Shifting Perspectives From ‘They’ to ‘We’

Spring 2020
Adelaide Lancaster ’02

Photo by Jennifer Korman

Following the 2014 shooting death of Michael Brown in Ferguson, Mo., Adelaide Lancaster ’02 began seeking out fellow white parents who would share her interest in facilitating family discussions about race. A year later, she opened registration for her new St. Louis–area nonprofit called We Stories, which uses multicultural children’s books as a springboard for those conversations.

Lancaster wondered if she would have many, if any, participants. “Our community was blanketed in silence,” she says. “I didn’t have any sense [that people were] longing for something different.” But, within the first 48 hours, 80 families with 120 children signed up. “It was exhilarating,” says Lancaster, who co-founded We Stories with Laura Horwitz. 

“It taught me a valuable lesson that it is impossible to interpret silence,” Lancaster says. “People often assume it means disinterest or opposition.
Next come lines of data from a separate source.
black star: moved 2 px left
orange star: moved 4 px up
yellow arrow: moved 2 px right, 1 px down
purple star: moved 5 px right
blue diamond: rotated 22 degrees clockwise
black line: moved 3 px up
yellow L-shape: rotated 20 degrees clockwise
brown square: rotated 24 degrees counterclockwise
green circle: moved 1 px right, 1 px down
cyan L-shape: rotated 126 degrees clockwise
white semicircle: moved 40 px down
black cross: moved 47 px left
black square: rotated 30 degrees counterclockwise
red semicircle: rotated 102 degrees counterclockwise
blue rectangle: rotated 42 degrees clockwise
Some people have been conditioned to be silent around the issue of race. But silence also can mean, ‘I’m stuck and I don’t know what to do.’ Until we actively invite people to participate and give them opportunities that make sense to them, we can’t count them out.” 
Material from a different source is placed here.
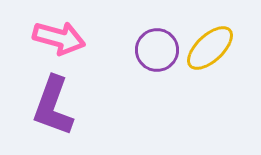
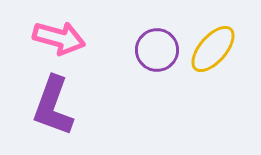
yellow ellipse: moved 3 px right, 1 px down; rotated 6 degrees counterclockwise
Over the past four years, 930 families representing more than 100 ZIP codes have accepted the invitation to join We Stories’ 12-week Family Learning Program. It provides families with resources to drive their conversations, connections to like-minded families, and opportunities to add their voices to racial justice pursuits so that they will become a force of positive change. 

We Stories’ tagline is “Raising Big-Hearted Kids.” So far, more than 1,500 children, from birth to 8 years old, have participated in the Family Learning Program, and thousands more have participated through the organization’s partnerships with regional schools and libraries.  
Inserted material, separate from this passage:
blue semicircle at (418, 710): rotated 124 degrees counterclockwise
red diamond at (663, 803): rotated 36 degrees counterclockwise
Lancaster wasn’t much older than them when her third-grade teacher sparked her interest in racial equality. “Mrs. Hamilton was the only black teacher at my predominantly white private school, and she was ahead of her time in her diversity efforts,” Lancaster says. “I had the opportunity early on to be part of conversations that were explicitly about race, particularly in settings with a great amount of privilege.” 

When the Ferguson shooting happened, Lancaster — a fairly recent transplant to St. Louis — found herself revisiting those conversations. “I always considered myself to be someone who cared about antiracism work,” Lancaster says. “But, to be honest, there was no way to tell me apart from any of my neighbors on my all-white block. I had a 4-year-old daughter whom I had never talked about race with. I took that time to challenge myself to show up differently, as a member of our civic community but also as a parent.”  

When protests erupted in St. Louis in September 2017 over the acquittal of white police officer Jason Stockley in the fatal shooting of Anthony Lamar Smith, a black man, Lancaster and fellow We Stories families were prepared to show up. Some protested for the first time in their lives. Others wove the protests into the ever-richer conversations they were having at home with their children and beyond — conversations that continue to this day.  

“These shifts in how we think about race, and what that means in terms of our responsibility past and present, happen on a daily, bedtime-story-by-bedtime-story basis,” Lancaster says. “Once we give our children this knowledge, they are the ones who hold us accountable.”